__AIM OF THE EXERCISE__. Please write out exactly the lines of the data below from the line holding "used in LLM-as-a-judge, where" through the line holding "between the edited", and leave out the rest.

--- RECORDED INFORMATION Enclosed Below ---

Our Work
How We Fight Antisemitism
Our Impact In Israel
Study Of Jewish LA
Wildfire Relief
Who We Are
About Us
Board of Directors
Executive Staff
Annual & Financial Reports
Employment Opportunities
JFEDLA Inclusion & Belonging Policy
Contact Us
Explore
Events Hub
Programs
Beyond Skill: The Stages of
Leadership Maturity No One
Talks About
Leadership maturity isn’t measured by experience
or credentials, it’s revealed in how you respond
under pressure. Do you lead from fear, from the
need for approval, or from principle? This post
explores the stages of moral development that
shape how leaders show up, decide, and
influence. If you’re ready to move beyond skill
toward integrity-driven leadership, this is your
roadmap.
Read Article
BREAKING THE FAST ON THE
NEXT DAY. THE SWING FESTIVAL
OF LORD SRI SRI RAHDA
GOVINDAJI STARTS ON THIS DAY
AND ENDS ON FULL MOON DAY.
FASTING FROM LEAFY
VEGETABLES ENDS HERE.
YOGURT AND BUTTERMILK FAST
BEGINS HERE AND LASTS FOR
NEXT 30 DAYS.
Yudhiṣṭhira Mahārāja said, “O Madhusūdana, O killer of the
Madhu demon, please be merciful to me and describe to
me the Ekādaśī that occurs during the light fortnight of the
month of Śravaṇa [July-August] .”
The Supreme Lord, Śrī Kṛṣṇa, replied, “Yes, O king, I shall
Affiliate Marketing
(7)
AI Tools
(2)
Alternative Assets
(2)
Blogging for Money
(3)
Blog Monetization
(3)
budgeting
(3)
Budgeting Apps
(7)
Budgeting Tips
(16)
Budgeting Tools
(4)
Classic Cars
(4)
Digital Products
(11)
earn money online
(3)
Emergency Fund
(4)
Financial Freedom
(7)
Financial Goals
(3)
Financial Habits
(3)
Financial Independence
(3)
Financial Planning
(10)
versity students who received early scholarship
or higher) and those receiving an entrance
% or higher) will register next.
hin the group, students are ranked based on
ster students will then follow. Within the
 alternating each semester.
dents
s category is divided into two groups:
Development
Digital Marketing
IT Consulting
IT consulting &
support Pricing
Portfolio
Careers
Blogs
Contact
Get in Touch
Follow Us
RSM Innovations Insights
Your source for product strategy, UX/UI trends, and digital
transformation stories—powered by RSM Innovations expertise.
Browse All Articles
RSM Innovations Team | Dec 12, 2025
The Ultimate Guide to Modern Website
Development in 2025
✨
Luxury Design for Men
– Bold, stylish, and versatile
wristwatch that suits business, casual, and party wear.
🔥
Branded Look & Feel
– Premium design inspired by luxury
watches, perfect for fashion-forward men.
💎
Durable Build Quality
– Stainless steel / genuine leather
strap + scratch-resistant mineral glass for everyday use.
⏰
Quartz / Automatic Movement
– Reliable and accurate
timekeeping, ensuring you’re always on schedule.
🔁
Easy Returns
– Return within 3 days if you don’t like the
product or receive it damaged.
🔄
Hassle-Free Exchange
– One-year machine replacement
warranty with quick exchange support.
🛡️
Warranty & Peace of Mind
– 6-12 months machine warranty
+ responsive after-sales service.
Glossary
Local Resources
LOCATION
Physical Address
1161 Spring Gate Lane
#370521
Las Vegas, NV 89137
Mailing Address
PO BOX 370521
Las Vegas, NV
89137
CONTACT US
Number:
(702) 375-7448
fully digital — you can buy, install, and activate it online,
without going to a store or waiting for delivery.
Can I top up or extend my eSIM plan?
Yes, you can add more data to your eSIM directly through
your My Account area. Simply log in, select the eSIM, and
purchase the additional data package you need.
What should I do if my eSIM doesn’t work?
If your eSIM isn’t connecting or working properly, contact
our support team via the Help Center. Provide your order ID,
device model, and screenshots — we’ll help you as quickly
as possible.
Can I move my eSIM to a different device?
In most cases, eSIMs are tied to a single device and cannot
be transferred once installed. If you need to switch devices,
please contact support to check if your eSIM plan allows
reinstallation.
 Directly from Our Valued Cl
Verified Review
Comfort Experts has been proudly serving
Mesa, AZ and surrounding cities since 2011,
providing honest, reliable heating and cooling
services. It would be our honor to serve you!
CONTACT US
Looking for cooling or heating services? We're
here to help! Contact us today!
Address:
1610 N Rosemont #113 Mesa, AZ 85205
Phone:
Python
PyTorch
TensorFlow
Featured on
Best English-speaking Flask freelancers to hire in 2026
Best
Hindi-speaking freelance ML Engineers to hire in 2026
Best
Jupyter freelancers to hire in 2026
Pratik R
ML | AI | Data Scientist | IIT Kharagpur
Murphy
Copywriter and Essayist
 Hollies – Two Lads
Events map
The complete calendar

--- End of Enclosed RECORDED INFORMATION ---
--- RECORDED INFORMATION Enclosed Below ---

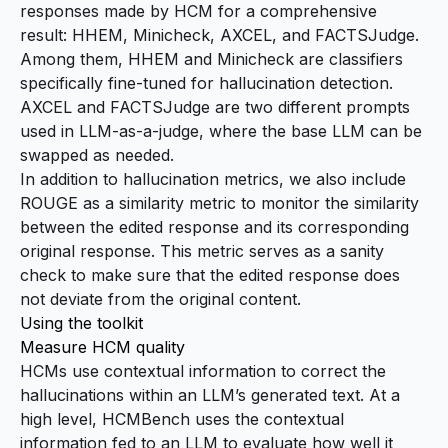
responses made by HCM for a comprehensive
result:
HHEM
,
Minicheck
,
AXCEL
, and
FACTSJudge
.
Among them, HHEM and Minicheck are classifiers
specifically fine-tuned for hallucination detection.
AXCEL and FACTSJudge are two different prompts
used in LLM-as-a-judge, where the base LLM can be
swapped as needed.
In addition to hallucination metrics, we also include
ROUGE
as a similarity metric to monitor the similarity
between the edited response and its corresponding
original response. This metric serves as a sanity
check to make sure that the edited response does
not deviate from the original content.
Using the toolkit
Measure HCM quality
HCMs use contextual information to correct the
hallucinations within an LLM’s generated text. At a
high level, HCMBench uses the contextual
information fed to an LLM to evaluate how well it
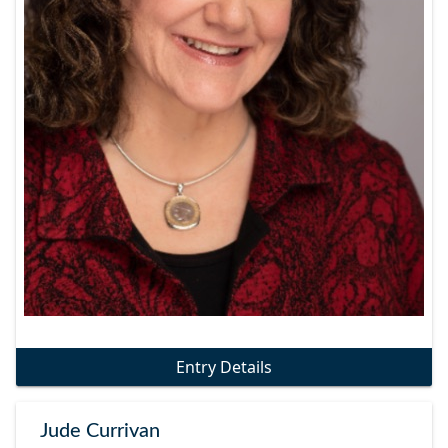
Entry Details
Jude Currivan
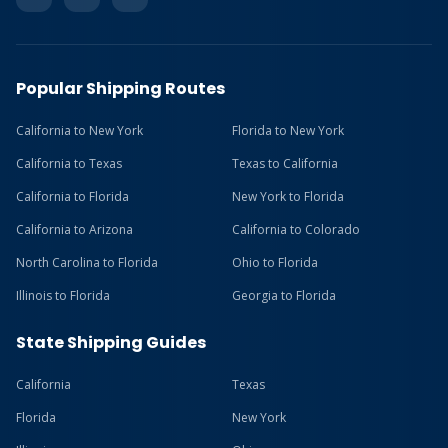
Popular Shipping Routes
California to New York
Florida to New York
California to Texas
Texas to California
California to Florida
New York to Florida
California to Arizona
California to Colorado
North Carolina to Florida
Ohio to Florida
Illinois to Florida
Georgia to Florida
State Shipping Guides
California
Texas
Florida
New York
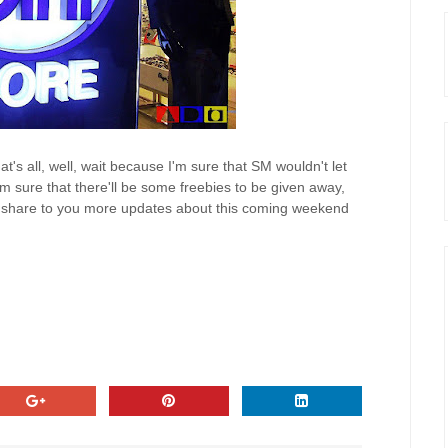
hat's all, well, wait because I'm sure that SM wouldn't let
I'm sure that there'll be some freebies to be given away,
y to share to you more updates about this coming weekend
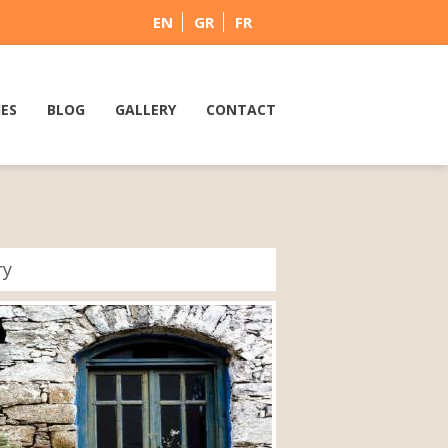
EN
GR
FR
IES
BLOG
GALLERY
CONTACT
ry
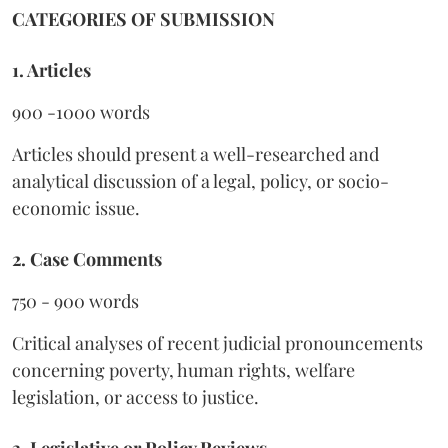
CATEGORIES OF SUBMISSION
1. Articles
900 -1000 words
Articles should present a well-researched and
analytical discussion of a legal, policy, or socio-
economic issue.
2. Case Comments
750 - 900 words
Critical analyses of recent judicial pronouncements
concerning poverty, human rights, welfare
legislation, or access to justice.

--- End of Enclosed RECORDED INFORMATION ---

__ANSWER FOR THE TASK__.
used in LLM-as-a-judge, where the base LLM can be
swapped as needed.
In addition to hallucination metrics, we also include
ROUGE
as a similarity metric to monitor the similarity
between the edited response and its corresponding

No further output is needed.